The three legs, swinging in succession, produced a motion which was a cross between lumbering and mincing. It did look ridiculous. And even though each stride covered ten or more meters, its progress seemed slow and laborious. The thumping rhythm was louder, and I caught the buzz of a helicopter, presumably shadowing it. I thought of the grace and speed of a Harrier fighter plane, and couldn’t understand why this ugly thing was being allowed to bestride the land—why no one had ordered a strike the moment it moved away from its Trippies. Then, as it got closer, I could see the small specks clinging to the gigantic feet. It had brought its disciples with it. And I could hear them, singing and shouting, the words indistinguishable but the voices wild and cheerful.
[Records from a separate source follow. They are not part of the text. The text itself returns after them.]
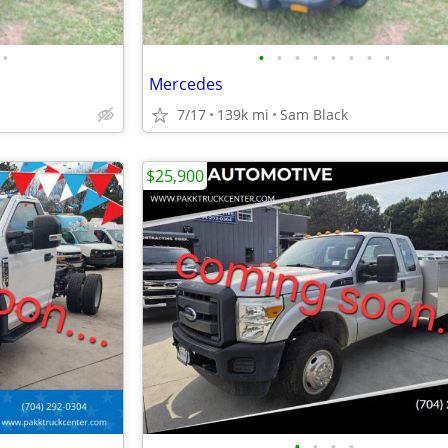
•
•
•
•
•
•
•
•
•
Mercedes
7/17
139k mi
Sam Black
$25,900
•
•
•
•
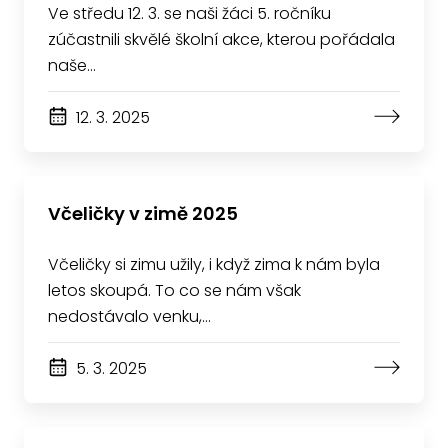
Ve středu 12. 3. se naši žáci 5. ročníku
zúčastnili skvělé školní akce, kterou pořádala
naše…
12. 3. 2025
Včeličky v zimě 2025
Včeličky si zimu užily, i když zima k nám byla
letos skoupá. To co se nám však
nedostávalo venku,…
5. 3. 2025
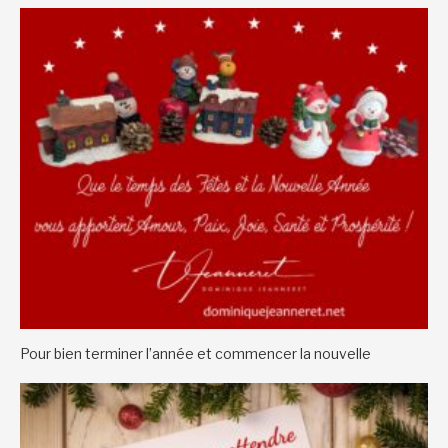
Pour bien terminer l’année et commencer la nouvelle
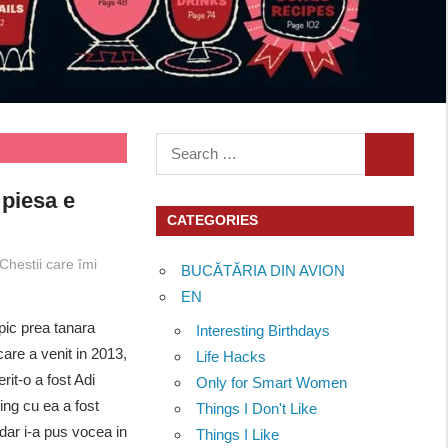
Search
SEARCH
for:
 piesa e
CATEGORIES
Chestii care îmi
BUCĂTĂRIA DIN AVION
EN
pic prea tanara
Interesting Birthdays
are a venit in 2013,
Life Hacks
it-o a fost Adi
Only for Smart Women
ing cu ea a fost
Things I Don't Like
ar i-a pus vocea in
Things I Like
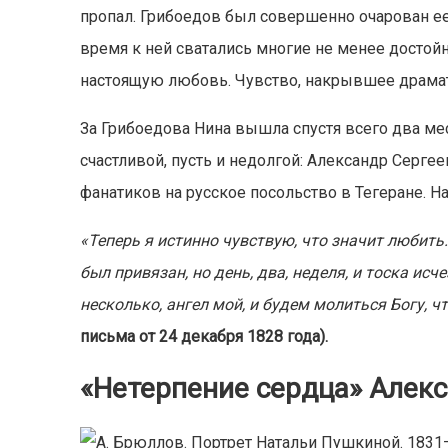
пропал. Грибоедов был совершенно очарован ее
время к ней сватались многие не менее досто
настоящую любовь. Чувство, накрывшее драмат
За Грибоедова Нина вышла спустя всего два ме
счастливой, пусть и недолгой: Александр Серге
фанатиков на русское посольство в Тегеране. Н
«Теперь я истинно чувствую, что значит любить
был привязан, но день, два, неделя, и тоска исч
несколько, ангел мой, и будем молиться Богу, 
письма от 24 декабря 1828 года).
«Нетерпение сердца»
Алекс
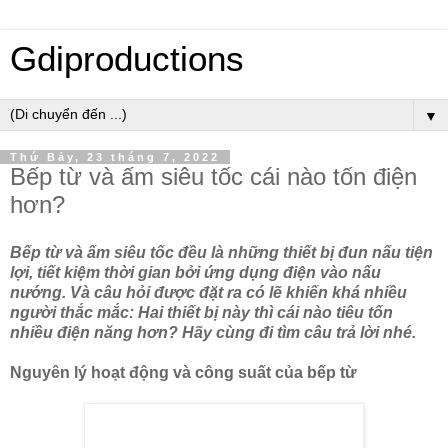
Gdiproductions
▼
Thứ Bảy, 23 tháng 7, 2022
Bếp từ và ấm siêu tốc cái nào tốn điện
hơn?
Bếp từ và ấm siêu tốc đều là những thiết bị đun nấu tiện
lợi, tiết kiệm thời gian bởi ứng dụng điện vào nấu
nướng. Và câu hỏi được đặt ra có lẽ khiến khá nhiều
người thắc mắc: Hai thiết bị này thì cái nào tiêu tốn
nhiều điện năng hơn? Hãy cùng đi tìm câu trả lời nhé.
Nguyên lý hoạt động và công suất của bếp từ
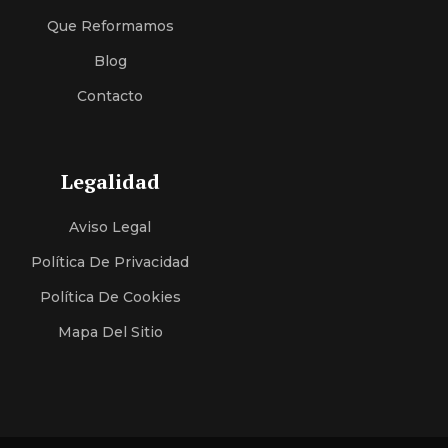
Que Reformamos
Blog
Contacto
Legalidad
Aviso Legal
Política De Privacidad
Política De Cookies
Mapa Del Sitio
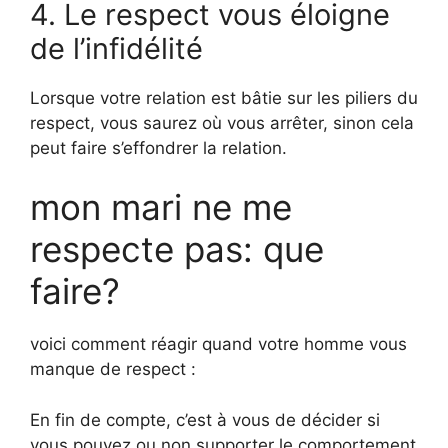
4. Le respect vous éloigne
de l’infidélité
Lorsque votre relation est bâtie sur les piliers du
respect, vous saurez où vous arrêter, sinon cela
peut faire s’effondrer la relation.
mon mari ne me
respecte pas: que
faire?
voici comment réagir quand votre homme vous
manque de respect :
En fin de compte, c’est à vous de décider si
vous pouvez ou non supporter le comportement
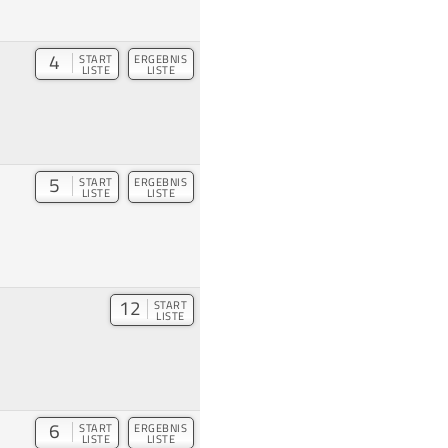
4
START
ERGEBNIS
LISTE
LISTE
5
START
ERGEBNIS
LISTE
LISTE
12
START
LISTE
6
START
ERGEBNIS
LISTE
LISTE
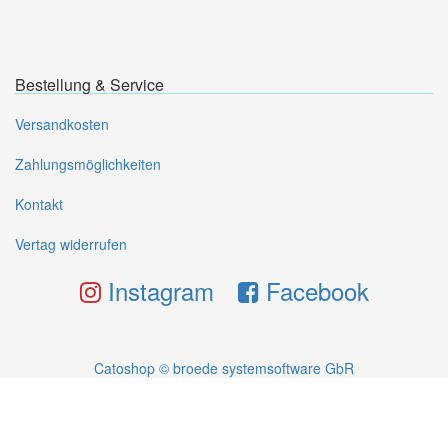
Bestellung & Service
Versandkosten
Zahlungsmöglichkeiten
Kontakt
Vertag widerrufen
Instagram
Facebook
Catoshop © broede systemsoftware GbR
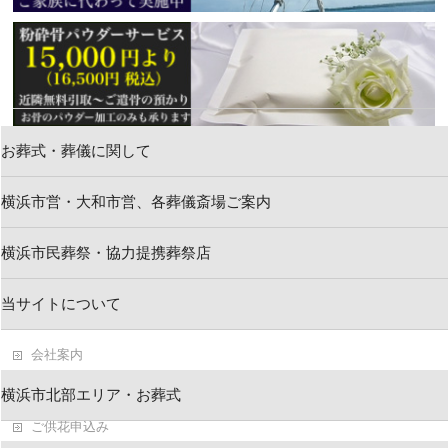
お葬式・葬儀に関して
横浜市営・大和市営、各葬儀斎場ご案内
新着情報
横浜市民葬祭・協力提携葬祭店
お問い合わせ
当サイトについて
求人情報・葬祭スタッフ
会社案内
葬儀・お葬式ブログ
横浜市北部エリア・お葬式
ご供花申込み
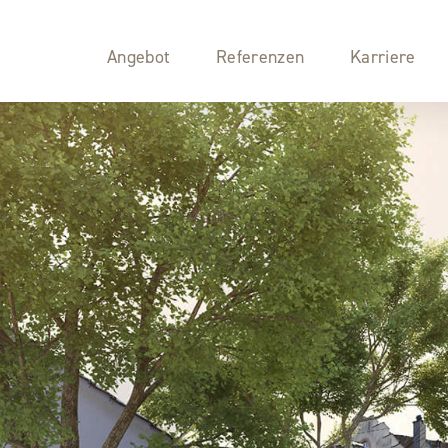
Angebot
Referenzen
Karriere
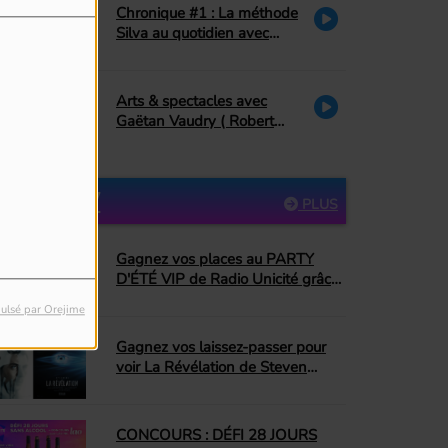
Chronique #1 : La méthode
Silva au quotidien avec
Danielle Couture : le pardon
Arts & spectacles avec
Gaëtan Vaudry ( Robert
Charlebois, décès de Ti-
Mousse)
PARTICIPEZ
PLUS
Gagnez vos places au PARTY
D'ÉTÉ VIP de Radio Unicité grâce
à Top Dopico's BBQ Donut
ulsé par Orejime
Gagnez vos laissez-passer pour
voir La Révélation de Steven
Spielberg!
CONCOURS : DÉFI 28 JOURS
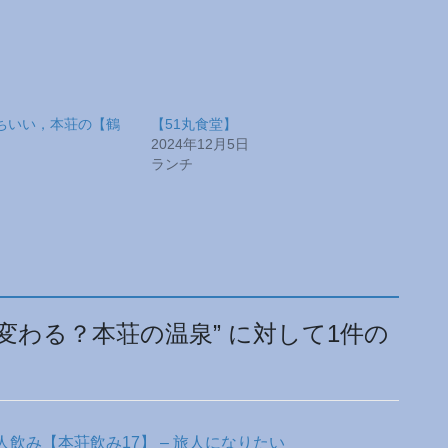
ちいい，本荘の【鶴
【51丸食堂】
2024年12月5日
ランチ
変わる？本荘の温泉
” に対して1件の
飲み【本荘飲み17】 – 旅人になりたい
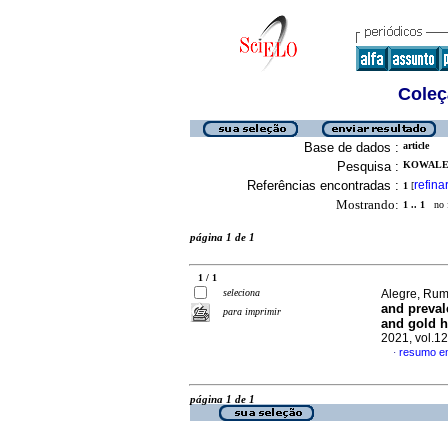
Coleç
Base de dados :
article
Pesquisa :
KOWALEW
Referências encontradas :
refina
1
[
Mostrando:
1 .. 1
no f
página 1 de 1
1 / 1
seleciona
Alegre, Rume
and preva
para imprimir
and gold h
2021, vol.1
resumo em
·
página 1 de 1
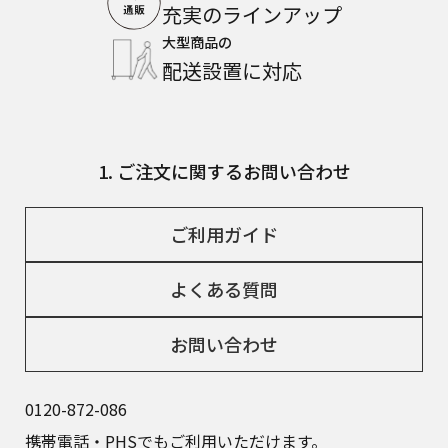
充実のラインアップ
大型商品の
配送設置に対応
1. ご注文に関するお問い合わせ
ご利用ガイド
よくある質問
お問い合わせ
0120-872-086
携帯電話・PHSでもご利用いただけます。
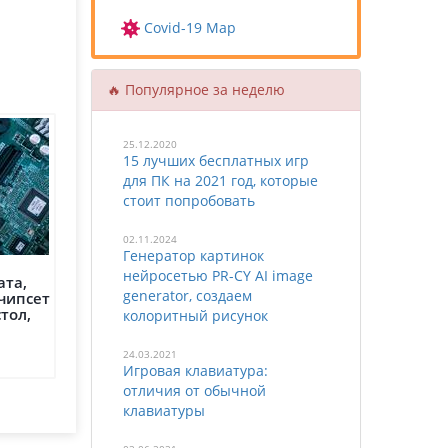
Covid-19 Map
🔥 Популярное за неделю
25.12.2020
15 лучших бесплатных игр
для ПК на 2021 год, которые
стоит попробовать
02.11.2024
Генератор картинок
нейросетью PR-CY AI image
ата,
generator, создаем
 чипсет
тол,
колоритный рисунок
24.03.2021
Игровая клавиатура:
отличия от обычной
клавиатуры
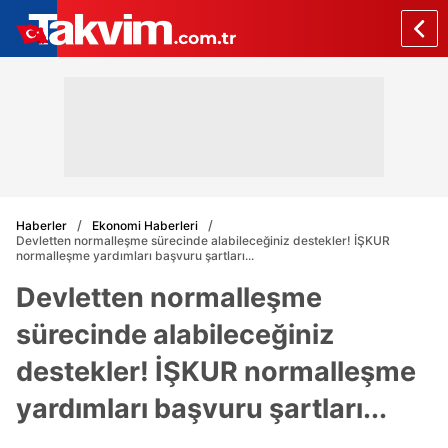
Haberler
Ekonomi Haberleri
Devletten normalleşme sürecinde alabileceğiniz destekler! İŞKUR
normalleşme yardımları başvuru şartları...
Devletten normalleşme
sürecinde alabileceğiniz
destekler! İŞKUR normalleşme
yardımları başvuru şartları...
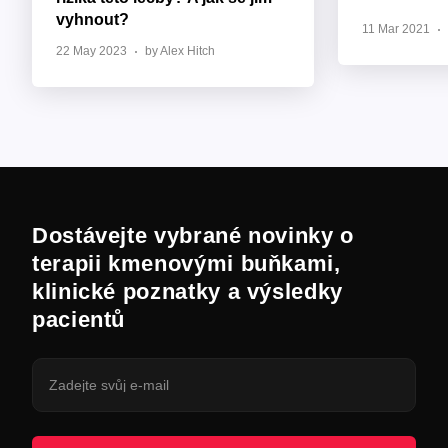
vyhnout?
11 Mar 2021
22 May 2023
by Alex Hitch
Dostávejte vybrané novinky o
terapii kmenovými buňkami,
klinické poznatky a výsledky
pacientů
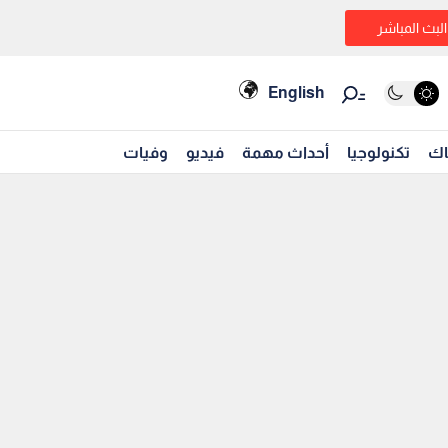
البث المباشر
English
اك
تكنولوجيا
أحداث مهمة
فيديو
وفيات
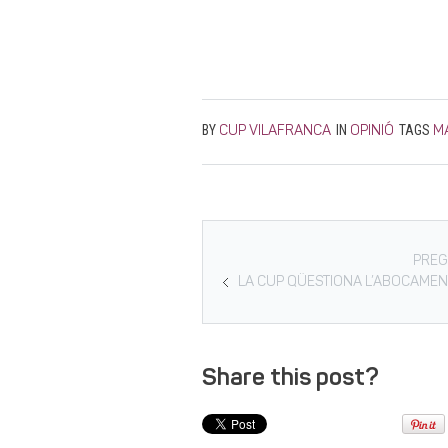
BY
IN
TAGS
CUP VILAFRANCA
OPINIÓ
M
PREG
LA CUP QÜESTIONA L’ABOCAMENT
Share this post?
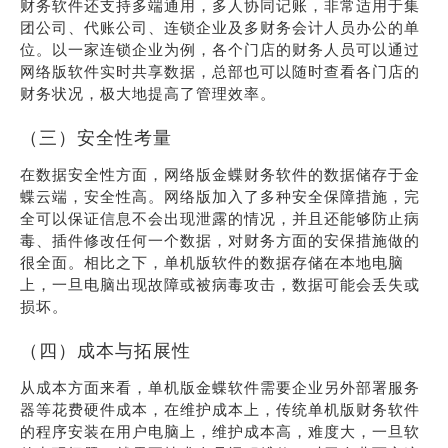
财务软件还支持多端通用，多人协同记账，非常适用于集
团公司、代账公司、连锁企业及多财务会计人员办公的单
位。以一家连锁企业为例，各个门店的财务人员可以通过
网络版软件实时共享数据，总部也可以随时查看各门店的
财务状况，极大地提高了管理效率。
（三）安全性考量
在数据安全性方面，网络版金蝶财务软件的数据储存于金
蝶云端，安全性高。网络版加入了多种安全保障措施，完
全可以保证信息不会出现泄露的情况，并且还能够防止病
毒、插件修改任何一个数据，对财务方面的安保措施做的
很全面。相比之下，单机版软件的数据存储在本地电脑
上，一旦电脑出现故障或被病毒攻击，数据可能会丢失或
损坏。
（四）成本与拓展性
从成本方面来看，单机版金蝶软件需要企业另外部署服务
器等花费硬件成本，在维护成本上，传统单机版财务软件
的程序安装在用户电脑上，维护成本高，难度大，一旦软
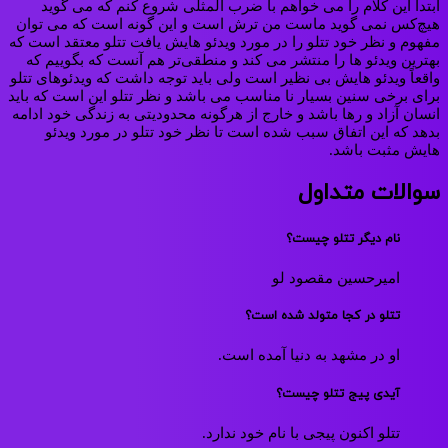
ابتدا این کلام را می‌ خواهم با ضرب‌ المثلی شروع کنم که می‌ گوید
هیچ‌کس نمی‌ گوید ماست من ترش است و این‌ گونه است که می‌ توان
مفهوم و نظر خود تتلو را در مورد ویدئو هایش یافت تتلو معتقد است که
بهترین ویدئو ها را منتشر می‌ کند و منطقی‌تر هم آنست که بگوییم که
واقعاً ویدئو هایش بی‌ نظیر است ولی باید توجه داشت که ویدئوهای تتلو
برای برخی سنین بسیار نا مناسب می‌ باشد و نظر تتلو این است که باید
انسان آزاد و رها باشد و خارج از هرگونه محدودیتی به زندگی خود ادامه
بدهد که این اتفاق سبب شده‌ است تا نظر خود تتلو در مورد ویدئو
هایش مثبت باشد.
سوالات متداول
نام دیگر تتلو چیست؟
امیرحسین مقصود لو
تتلو در کجا متولد شده است؟
او در مشهد به دنیا آمده است.
آیدی پیج تتلو چیست؟
تتلو اکنون پیجی با نام خود ندارد.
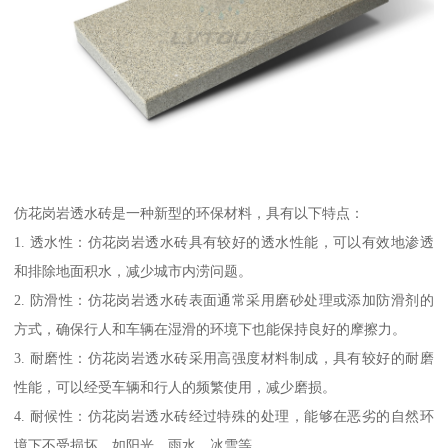
仿花岗岩透水砖是一种新型的环保材料，具有以下特点：
1. 透水性：仿花岗岩透水砖具有较好的透水性能，可以有效地渗透
和排除地面积水，减少城市内涝问题。
2. 防滑性：仿花岗岩透水砖表面通常采用磨砂处理或添加防滑剂的
方式，确保行人和车辆在湿滑的环境下也能保持良好的摩擦力。
3. 耐磨性：仿花岗岩透水砖采用高强度材料制成，具有较好的耐磨
性能，可以经受车辆和行人的频繁使用，减少磨损。
4. 耐候性：仿花岗岩透水砖经过特殊的处理，能够在恶劣的自然环
境下不受损坏，如阳光、雨水、冰雪等。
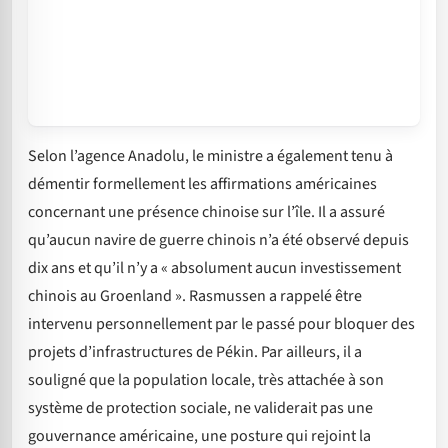
Selon l’agence Anadolu, le ministre a également tenu à
démentir formellement les affirmations américaines
concernant une présence chinoise sur l’île. Il a assuré
qu’aucun navire de guerre chinois n’a été observé depuis
dix ans et qu’il n’y a « absolument aucun investissement
chinois au Groenland ». Rasmussen a rappelé être
intervenu personnellement par le passé pour bloquer des
projets d’infrastructures de Pékin. Par ailleurs, il a
souligné que la population locale, très attachée à son
système de protection sociale, ne validerait pas une
gouvernance américaine, une posture qui rejoint la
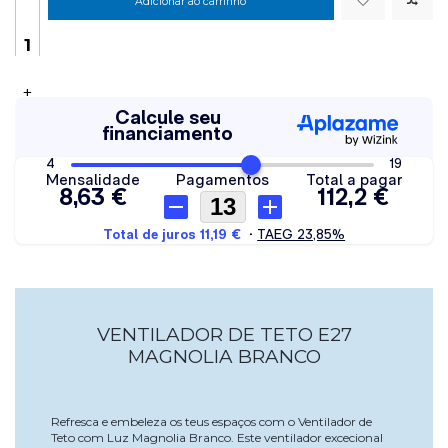
Adicionar ao carrinho
+
VENTILADOR DE TETO E27
MAGNOLIA BRANCO
Refresca e embeleza os teus espaços com o Ventilador de
Teto com Luz Magnolia Branco. Este ventilador excecional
“How are they managing to hang on?” Andy asked.

“I don’t know.” A foot slammed down, another lifted and soared across the sky, and my stomach lurched with vertigo. “I think it’ll miss us by quite a bit.”

I was relieved, though, when Andy nodded agreement. “By a hundred meters, I’d say. But keep your head down.”

I didn’t need telling. We watched the Tripod hammer its way across the valley between us and Todpole. A foot landed in water which jetted up, sparkling like diamonds. The Trippies burst into what sounded like a hymn. Then, as the next foot reached its high point, something detached and fell. The singing didn’t even check as a figure dropped to earth in the next field, like a stone.

We waited till the Tripod was out of sight before going to see. It was a girl about sixteen, wearing jeans, her legs horribly jumbled. I thought she was dead as Andy bent over her. But she wasn’t quite. She whispered “Hail the Tripod.” Her lips barely moved, but she was smiling. The smile faded, and she really was dead.